Description of the task.
Leave out the pictures, and retype only the lines from the beginning of the material through the line that contains "un fichier informatisé", including both.

Extracted material.
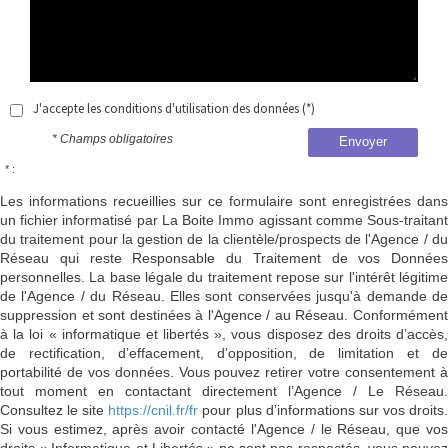
J'accepte les conditions d'utilisation des données (*)
* Champs obligatoires
Envoyer
* :
Les informations recueillies sur ce formulaire sont enregistrées dans
un fichier informatisé par La Boite Immo agissant comme Sous-traitant
du traitement pour la gestion de la clientèle/prospects de l'Agence / du
Réseau qui reste Responsable du Traitement de vos Données
personnelles. La base légale du traitement repose sur l'intérêt légitime
de l'Agence / du Réseau. Elles sont conservées jusqu'à demande de
suppression et sont destinées à l'Agence / au Réseau. Conformément
à la loi « informatique et libertés », vous disposez des droits d’accès,
de rectification, d’effacement, d’opposition, de limitation et de
portabilité de vos données. Vous pouvez retirer votre consentement à
tout moment en contactant directement l’Agence / Le Réseau.
Consultez le site
https://cnil.fr/fr
pour plus d’informations sur vos droits
Si vous estimez, après avoir contacté l'Agence / le Réseau, que vos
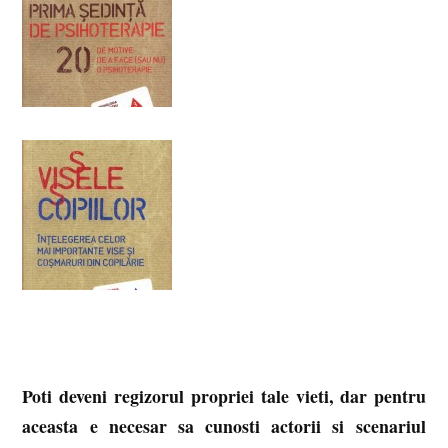
Poti deveni regizorul propriei tale vieti, dar pentru
aceasta e necesar sa cunosti actorii si scenariul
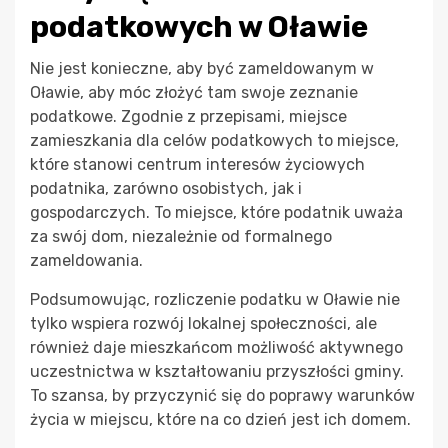
podatkowych w Oławie
Nie jest konieczne, aby być zameldowanym w
Oławie, aby móc złożyć tam swoje zeznanie
podatkowe. Zgodnie z przepisami, miejsce
zamieszkania dla celów podatkowych to miejsce,
które stanowi centrum interesów życiowych
podatnika, zarówno osobistych, jak i
gospodarczych. To miejsce, które podatnik uważa
za swój dom, niezależnie od formalnego
zameldowania.
Podsumowując, rozliczenie podatku w Oławie nie
tylko wspiera rozwój lokalnej społeczności, ale
również daje mieszkańcom możliwość aktywnego
uczestnictwa w kształtowaniu przyszłości gminy.
To szansa, by przyczynić się do poprawy warunków
życia w miejscu, które na co dzień jest ich domem.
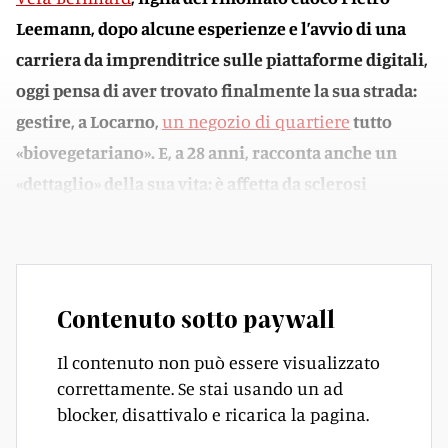
Leemann, dopo alcune esperienze e l’avvio di una
carriera da imprenditrice sulle piattaforme digitali,
oggi pensa di aver trovato finalmente la sua strada:
gestire, a Locarno,
un negozio di quartiere
tutto
«biovegetariano». E, a 28 anni, racconta anche un
«dettaglio» della sua vita: è affetta da sclerosi
multipla.
Contenuto sotto paywall
Il contenuto non può essere visualizzato
correttamente. Se stai usando un ad
blocker, disattivalo e ricarica la pagina.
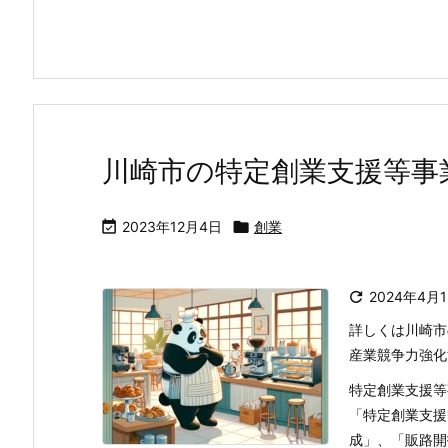
川崎市の特定創業支援等事

2023年12月4日

創業

2024年4月
詳しくは川崎市
産業競争力強化
特定創業支援等
「特定創業支援
成」、「販路開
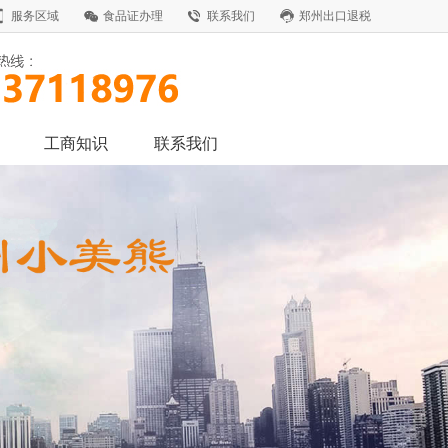
服务区域
食品证办理
联系我们
郑州出口退税
工商知识
联系我们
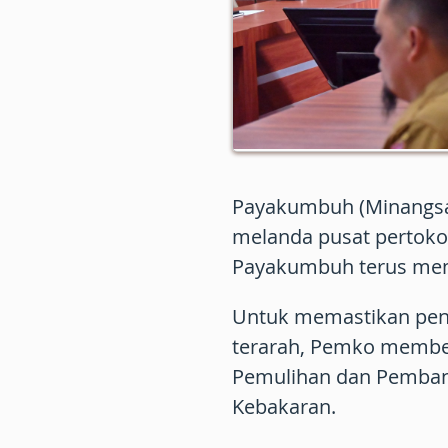
Payakumbuh (Minangsat
melanda pusat pertok
Payakumbuh terus mem
Untuk memastikan pena
terarah, Pemko memben
Pemulihan dan Pemban
Kebakaran.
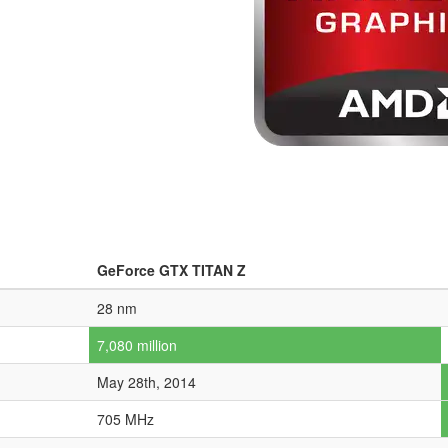
GeForce GTX TITAN Z
28 nm
7,080 million
May 28th, 2014
705 MHz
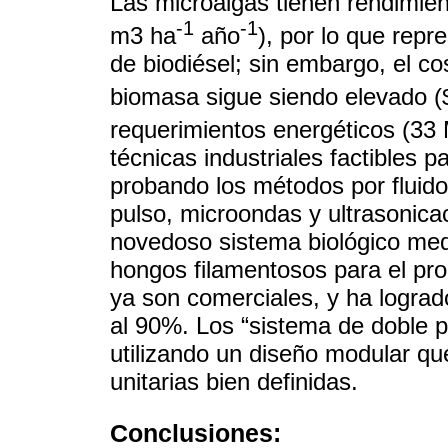
Las microalgas tienen rendimien
-1
-1
m3 ha
año
), por lo que repr
de biodiésel; sin embargo, el c
biomasa sigue siendo elevado 
requerimientos energéticos (33
técnicas industriales factibles p
probando los métodos por fluido
pulso, microondas y ultrasonica
novedoso sistema biológico med
hongos filamentosos para el proc
ya son comerciales, y ha lograd
al 90%. Los “sistema de doble 
utilizando un diseño modular qu
unitarias bien definidas.
Conclusiones:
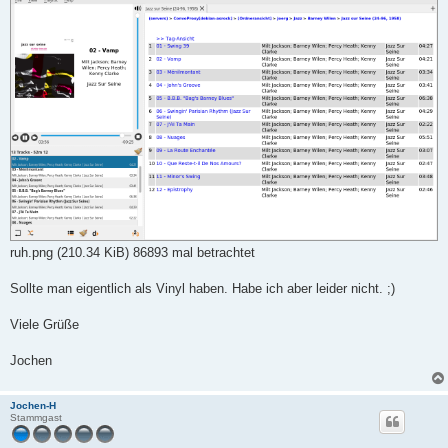
ruh.png (210.34 KiB) 86893 mal betrachtet
Sollte man eigentlich als Vinyl haben. Habe ich aber leider nicht. ;)
Viele Grüße
Jochen
Jochen-H
Stammgast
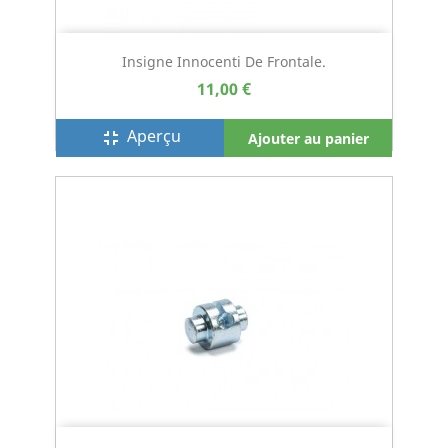
Insigne Innocenti De Frontale.
11,00 €
Aperçu
fullscreen_exit
Ajouter au panier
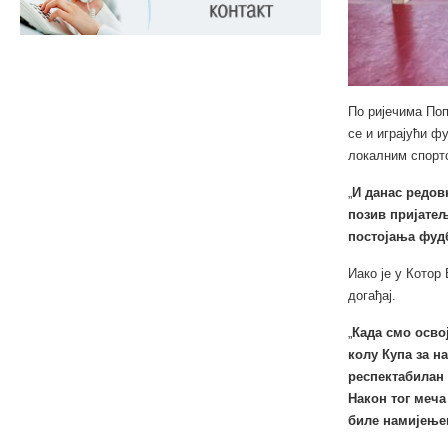
По ријечима Поп
се и играјући ф
локалним спорт
„
И данас редов
позив пријатељ
постојања фуд
Иако је у Котор
догађај.
„
Када смо осво
колу Купа за н
респектабилан 
Након тог меча
биле намијењен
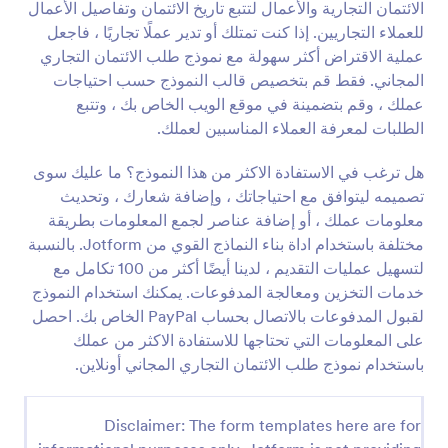
الائتمان التجارية والأعمال لتتبع تاريخ الائتمان وتفاصيل الأعمال
في مكان واحد. للمستخدمين الأكثر تقدمًا، يمكنك الدمج
معاينة
مع جوجل درايف أو دروب بوكس أو وسائل الدفع التابعة
للعملاء التجاريين. إذا كنت تمتلك أو تدير عملًا تجاريًا ، فاجعل
لجهة خارجية مثل ستريب أو باي بال لتحقيق أقصى
عملية الاقتراض أكثر سهولة مع نموذج طلب الائتمان التجاري
استفادة من المعلومات التي تجمعها. قم ببناء نموذج طلب
المجاني. فقط قم بتخصيص قالب النموذج حسب احتياجات
التمويل الذي يناسب عملك باستخدام قالب جوت فورم
عملك ، وقم بتضمينة في موقع الويب الخاص بك ، وتتبع
المجاني عبر الإنترنت! "
الطلبات لمعرفة العملاء المناسبين لعملك.
هل ترغب في الاستفادة الاكثر من هذا النموذج؟ ما عليك سوى
تصميمه ليتوافق مع احتياجاتك ، وإضافة شعارك ، وتحديث
معلومات عملك ، أو إضافة عناصر لجمع المعلومات بطريقة
مختلفة باستخدام اداة بناء النماذج القوي من Jotform. بالنسبة
لتسهيل عمليات التقديم ، لدينا أيضًا أكثر من 100 تكامل مع
خدمات التخزين ومعالجة المدفوعات. يمكنك استخدام النموذج
لقبول المدفوعات بالاتصال بحساب PayPal الخاص بك. احصل
على المعلومات التي تحتاجها للاستفادة الاكثر من عملك
باستخدام نموذج طلب الائتمان التجاري المجاني أونلاين.
Disclaimer: The form templates here are for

Solution to this problem.
J'accepte les conditions d'utilisation des données (*)
* Champs obligatoires
Envoyer
* :
Les informations recueillies sur ce formulaire sont enregistrées dans
un fichier informatisé par La Boite Immo agissant comme Sous-traitant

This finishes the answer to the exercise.